A medida que escuchaba a la señora del Mirador me fui dando cuenta de lo distintas que eran Patty y ella. Las agudezas de Patty eran realmente ingeniosas, y es que sin tener verdadero ingenio nunca hubiera podido dejar atrás la vulgaridad de sus orígenes. En cambio, la rubia dama que había dado un giro insospechado a aquella tarde no era demasiado aguda, ni falta que le hacía. Tenía toda la gracia que acompaña al dinero. Si no andaba errado, lo más probable era que al abrirte la puerta de su habitación del hotel te recibiera sin más vestimenta que guantes blancos hasta los codos (y zapatos de tacón alto).

–Venga, dilo, di que te aburres –la oí decir claramente–, es lo que suele ocurrir cuando un hombre y una mujer atractivos deciden hacer un viaje juntos. La convivencia durante algunos días hace surgir el fantasma del desencanto. Dime si me equivoco.

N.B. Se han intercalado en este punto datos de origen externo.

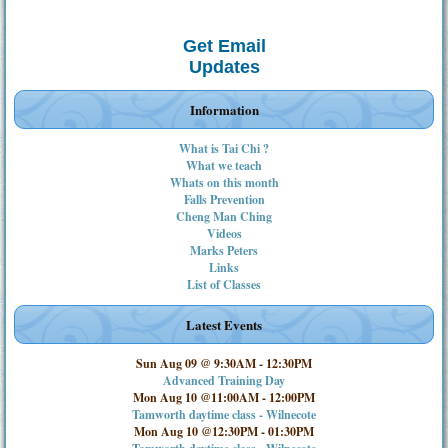
Get Email
Updates
Information
What is Tai Chi ?
What we teach
Whats on this month
Falls Prevention
Cheng Man Ching
Videos
Marks Peters
Links
List of Classes
Latest Events
Sun Aug 09 @ 9:30AM
-
12:30PM
Advanced Training Day
Mon Aug 10 @11:00AM
-
12:00PM
Tamworth daytime class - Wilnecote
Mon Aug 10 @12:30PM
-
01:30PM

Era evidente que no le interesaba tanto la respuesta de su elegante amigo como el placer de hacerme saber que no sólo no estaban casados sino que, como había insinuado, lo único que los unía era una aventurilla fugaz. Tan fugaz, que podía terminar en cualquier momento. El hombre del tweed y la franela, al menos en su función de semental, podía ser sustituido sin dificultad cualquier noche. El lenguaje corporal de aquella dama daba a entender que la primera noche recibirías una bienvenida realmente apoteósica; los problemas vendrían después. Pero la primera noche te resultaría inolvidable.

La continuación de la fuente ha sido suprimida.